By Stephanie Rogers
Featured Art: Figurative Abstraction by Unknown
Now when my heart beats, it sounds like
crunched leaves skittering, the revving up
of a broken-down Honda. I can’t visit him
at a cemetery, or even the park. Scatter
my ashes there, he asked, and then injected
god knows how much, enough to warrant
a coroner call. Hahaha. Joke is Heather said nope,
stuffed and stored him in the back
of our mother’s closet. He lives there now,
sucking up the radiator heat. Joel, damn,
man. Come back and lick the spilt fizz off
the Budweiser can again. No one here
is going anywhere if I have a say, and how
didn’t I have a say with you? You plunged,
you syringed, each time needling—gentle,
I hope, as my grandmother crocheting
a winter hat for your oldest girl. I won’t
for long torture myself for you, I thought,
biting into a string of candy hearts around
my neck, your kid insisting, eat it, the sick-
sweet sticky hands of a two-year-old with
a dad resting inside a shoebox next to
a bowling ball. You did it. Congratulations.

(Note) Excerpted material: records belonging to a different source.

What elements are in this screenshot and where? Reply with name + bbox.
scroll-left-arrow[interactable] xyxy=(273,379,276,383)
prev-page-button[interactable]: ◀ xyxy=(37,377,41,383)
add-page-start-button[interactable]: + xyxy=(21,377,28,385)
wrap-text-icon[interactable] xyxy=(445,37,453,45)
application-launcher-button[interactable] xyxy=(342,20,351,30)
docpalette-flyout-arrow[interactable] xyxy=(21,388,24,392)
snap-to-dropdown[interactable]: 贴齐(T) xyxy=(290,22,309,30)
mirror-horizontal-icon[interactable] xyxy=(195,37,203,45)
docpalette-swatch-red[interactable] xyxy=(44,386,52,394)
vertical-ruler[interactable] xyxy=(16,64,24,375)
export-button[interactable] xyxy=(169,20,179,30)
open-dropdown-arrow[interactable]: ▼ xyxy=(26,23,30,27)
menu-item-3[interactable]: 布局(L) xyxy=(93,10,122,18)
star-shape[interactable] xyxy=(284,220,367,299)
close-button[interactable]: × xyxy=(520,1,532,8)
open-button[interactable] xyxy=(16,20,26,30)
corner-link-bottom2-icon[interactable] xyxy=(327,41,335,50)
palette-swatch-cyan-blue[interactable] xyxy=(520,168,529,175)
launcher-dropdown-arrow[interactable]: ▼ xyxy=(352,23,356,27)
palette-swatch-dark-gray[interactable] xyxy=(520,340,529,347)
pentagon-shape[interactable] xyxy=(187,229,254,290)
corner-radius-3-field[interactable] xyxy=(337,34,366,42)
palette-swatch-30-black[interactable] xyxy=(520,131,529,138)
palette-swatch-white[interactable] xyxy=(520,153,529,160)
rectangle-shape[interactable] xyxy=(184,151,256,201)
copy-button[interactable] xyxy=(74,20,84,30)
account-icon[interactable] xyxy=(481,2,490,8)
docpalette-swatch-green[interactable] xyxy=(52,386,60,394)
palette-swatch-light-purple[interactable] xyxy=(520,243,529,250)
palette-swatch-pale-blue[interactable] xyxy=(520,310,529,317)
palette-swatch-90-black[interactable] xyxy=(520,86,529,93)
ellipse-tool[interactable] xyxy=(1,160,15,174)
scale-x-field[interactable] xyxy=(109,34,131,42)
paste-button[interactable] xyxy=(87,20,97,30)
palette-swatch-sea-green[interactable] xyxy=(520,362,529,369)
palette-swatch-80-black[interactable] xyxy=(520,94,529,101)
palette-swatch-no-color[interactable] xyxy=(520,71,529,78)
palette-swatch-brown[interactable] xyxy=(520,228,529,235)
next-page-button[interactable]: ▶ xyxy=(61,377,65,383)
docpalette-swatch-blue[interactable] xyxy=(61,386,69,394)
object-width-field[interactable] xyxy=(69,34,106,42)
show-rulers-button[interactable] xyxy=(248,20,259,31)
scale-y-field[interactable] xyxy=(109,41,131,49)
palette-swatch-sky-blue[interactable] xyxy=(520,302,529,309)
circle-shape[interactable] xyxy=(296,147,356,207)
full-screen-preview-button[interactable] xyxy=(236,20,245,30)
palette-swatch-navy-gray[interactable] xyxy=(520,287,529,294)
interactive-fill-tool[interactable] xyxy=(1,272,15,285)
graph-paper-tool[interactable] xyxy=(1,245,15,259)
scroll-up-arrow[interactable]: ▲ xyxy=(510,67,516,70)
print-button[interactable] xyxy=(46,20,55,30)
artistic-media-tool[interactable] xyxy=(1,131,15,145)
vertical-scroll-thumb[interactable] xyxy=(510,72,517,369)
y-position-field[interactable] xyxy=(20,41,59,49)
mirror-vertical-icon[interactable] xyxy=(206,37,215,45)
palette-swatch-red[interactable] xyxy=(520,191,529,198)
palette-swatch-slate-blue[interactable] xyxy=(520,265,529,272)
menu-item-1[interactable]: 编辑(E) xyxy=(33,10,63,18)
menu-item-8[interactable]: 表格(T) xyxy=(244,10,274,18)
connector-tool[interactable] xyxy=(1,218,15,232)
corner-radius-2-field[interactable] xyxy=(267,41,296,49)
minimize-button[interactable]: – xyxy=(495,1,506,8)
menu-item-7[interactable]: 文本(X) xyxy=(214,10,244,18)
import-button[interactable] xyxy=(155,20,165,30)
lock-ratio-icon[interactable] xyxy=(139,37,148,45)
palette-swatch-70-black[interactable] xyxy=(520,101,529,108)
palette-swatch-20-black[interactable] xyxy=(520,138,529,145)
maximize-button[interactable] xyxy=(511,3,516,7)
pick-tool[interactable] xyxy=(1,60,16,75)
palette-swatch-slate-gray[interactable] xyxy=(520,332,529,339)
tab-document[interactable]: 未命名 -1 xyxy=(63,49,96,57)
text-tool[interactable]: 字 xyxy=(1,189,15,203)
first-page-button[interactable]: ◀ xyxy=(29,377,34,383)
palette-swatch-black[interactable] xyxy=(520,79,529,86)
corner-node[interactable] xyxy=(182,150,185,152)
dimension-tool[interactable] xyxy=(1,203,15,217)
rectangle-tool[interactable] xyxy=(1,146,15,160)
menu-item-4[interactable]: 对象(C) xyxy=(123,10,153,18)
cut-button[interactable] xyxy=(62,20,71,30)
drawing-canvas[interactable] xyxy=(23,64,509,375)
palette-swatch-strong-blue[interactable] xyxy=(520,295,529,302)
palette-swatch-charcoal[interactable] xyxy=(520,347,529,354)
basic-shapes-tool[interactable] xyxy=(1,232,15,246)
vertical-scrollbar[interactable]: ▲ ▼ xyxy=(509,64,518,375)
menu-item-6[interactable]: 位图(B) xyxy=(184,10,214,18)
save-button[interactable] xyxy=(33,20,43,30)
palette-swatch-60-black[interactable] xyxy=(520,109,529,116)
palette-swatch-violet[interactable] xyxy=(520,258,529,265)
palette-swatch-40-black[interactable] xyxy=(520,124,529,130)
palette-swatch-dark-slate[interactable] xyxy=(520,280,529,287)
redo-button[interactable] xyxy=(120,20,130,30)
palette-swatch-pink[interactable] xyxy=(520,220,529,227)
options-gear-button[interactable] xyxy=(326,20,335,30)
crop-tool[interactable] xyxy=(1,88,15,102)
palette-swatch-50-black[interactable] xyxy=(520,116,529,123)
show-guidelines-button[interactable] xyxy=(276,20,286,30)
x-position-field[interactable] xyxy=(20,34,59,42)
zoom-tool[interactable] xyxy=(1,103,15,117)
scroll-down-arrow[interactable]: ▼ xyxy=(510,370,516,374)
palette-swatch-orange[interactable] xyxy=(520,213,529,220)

I’m elated. I’m devastated. I’m a copycat
singing your songs to your girls to sleep.
Listen, creep: we remember you for now,
but now is a ragged dog, dragging its bum
leg along the buzzing halls of a new house.

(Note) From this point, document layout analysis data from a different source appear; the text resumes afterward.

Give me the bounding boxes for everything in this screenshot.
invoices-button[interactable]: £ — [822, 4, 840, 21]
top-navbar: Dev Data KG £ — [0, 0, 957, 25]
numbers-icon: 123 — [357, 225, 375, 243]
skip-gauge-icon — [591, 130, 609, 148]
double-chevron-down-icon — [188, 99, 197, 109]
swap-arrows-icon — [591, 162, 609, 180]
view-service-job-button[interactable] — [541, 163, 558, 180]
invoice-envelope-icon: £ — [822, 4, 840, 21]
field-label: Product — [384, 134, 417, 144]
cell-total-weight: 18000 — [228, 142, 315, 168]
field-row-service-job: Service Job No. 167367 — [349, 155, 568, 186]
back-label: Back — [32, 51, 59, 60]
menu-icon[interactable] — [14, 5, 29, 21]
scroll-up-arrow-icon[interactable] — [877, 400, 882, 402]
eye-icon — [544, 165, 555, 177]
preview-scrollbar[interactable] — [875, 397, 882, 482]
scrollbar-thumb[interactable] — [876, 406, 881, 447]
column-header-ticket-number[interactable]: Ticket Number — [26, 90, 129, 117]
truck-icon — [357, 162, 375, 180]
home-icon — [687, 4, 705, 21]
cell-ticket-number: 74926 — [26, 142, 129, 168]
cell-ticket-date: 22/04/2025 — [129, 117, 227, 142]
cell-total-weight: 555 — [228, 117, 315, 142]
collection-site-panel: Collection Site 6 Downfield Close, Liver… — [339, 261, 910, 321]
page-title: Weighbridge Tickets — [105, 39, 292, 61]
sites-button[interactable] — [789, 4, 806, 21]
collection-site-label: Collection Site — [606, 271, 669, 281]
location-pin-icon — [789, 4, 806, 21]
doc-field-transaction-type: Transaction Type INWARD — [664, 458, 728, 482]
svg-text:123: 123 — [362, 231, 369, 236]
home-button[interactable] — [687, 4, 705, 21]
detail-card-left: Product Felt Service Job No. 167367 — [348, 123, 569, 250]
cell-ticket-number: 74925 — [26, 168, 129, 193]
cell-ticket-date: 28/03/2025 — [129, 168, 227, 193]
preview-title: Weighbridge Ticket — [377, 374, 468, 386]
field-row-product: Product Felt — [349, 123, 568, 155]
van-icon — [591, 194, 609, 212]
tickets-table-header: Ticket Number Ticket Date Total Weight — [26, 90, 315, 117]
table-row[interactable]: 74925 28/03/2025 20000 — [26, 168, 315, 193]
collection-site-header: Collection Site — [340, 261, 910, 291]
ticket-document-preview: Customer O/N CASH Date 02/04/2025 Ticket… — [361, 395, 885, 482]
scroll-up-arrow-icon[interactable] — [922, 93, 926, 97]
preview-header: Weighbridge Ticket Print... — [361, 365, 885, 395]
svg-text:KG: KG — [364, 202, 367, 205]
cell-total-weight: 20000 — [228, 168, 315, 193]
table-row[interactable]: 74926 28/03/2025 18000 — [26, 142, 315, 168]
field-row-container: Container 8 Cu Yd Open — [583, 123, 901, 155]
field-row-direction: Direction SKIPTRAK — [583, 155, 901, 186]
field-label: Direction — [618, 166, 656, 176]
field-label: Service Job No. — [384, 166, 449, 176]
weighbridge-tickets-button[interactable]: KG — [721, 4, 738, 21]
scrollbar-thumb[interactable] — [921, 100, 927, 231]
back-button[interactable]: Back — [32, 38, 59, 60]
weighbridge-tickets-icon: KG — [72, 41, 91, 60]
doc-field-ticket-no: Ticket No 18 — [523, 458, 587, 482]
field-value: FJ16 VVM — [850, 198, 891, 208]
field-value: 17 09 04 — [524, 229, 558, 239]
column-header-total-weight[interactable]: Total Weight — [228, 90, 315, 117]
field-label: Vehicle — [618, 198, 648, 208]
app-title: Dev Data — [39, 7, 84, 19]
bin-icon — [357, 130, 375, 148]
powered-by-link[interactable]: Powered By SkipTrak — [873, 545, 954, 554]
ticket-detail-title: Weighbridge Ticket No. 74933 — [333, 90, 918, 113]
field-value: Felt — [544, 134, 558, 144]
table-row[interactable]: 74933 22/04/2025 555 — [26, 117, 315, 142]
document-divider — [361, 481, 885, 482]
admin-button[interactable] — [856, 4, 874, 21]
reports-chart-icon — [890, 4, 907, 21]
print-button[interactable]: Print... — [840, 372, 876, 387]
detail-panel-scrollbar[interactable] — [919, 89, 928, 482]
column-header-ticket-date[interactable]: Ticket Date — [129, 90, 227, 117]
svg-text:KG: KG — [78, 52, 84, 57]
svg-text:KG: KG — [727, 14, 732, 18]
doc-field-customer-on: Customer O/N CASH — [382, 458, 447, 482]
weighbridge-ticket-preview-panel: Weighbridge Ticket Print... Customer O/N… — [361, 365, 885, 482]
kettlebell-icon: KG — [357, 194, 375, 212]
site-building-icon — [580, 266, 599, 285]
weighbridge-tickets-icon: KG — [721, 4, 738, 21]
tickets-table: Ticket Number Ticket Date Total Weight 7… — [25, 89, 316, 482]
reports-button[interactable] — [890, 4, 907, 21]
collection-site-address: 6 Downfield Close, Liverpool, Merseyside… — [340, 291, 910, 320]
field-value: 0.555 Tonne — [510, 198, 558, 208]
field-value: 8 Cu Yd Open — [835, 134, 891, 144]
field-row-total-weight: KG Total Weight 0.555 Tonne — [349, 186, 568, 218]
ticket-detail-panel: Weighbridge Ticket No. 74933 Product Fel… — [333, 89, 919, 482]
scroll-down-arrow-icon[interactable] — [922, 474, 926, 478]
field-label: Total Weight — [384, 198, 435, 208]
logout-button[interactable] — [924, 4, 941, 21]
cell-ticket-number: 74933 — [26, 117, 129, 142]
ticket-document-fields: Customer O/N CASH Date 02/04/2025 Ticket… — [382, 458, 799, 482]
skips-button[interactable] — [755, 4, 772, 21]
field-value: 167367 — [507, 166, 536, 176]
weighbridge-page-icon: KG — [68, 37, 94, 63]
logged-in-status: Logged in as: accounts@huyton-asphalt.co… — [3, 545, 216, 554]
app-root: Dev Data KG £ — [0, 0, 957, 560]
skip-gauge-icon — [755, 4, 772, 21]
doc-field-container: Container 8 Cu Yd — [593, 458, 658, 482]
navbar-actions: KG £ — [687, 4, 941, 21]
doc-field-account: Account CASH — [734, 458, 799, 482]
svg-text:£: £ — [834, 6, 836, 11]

Stephanie Rogers grew up in Middletown, Ohio, and now lives in New York City. She completed her MFA in poetry at the University of North Carolina at Greensboro, and her poems have appeared in journals such as Ploughshares, Southern Review, Pleiades, and Third Coast, as well as the Best New Poets anthology. Her first collection of poems, Plucking the Stinger, is forthcoming from Saturnalia Books.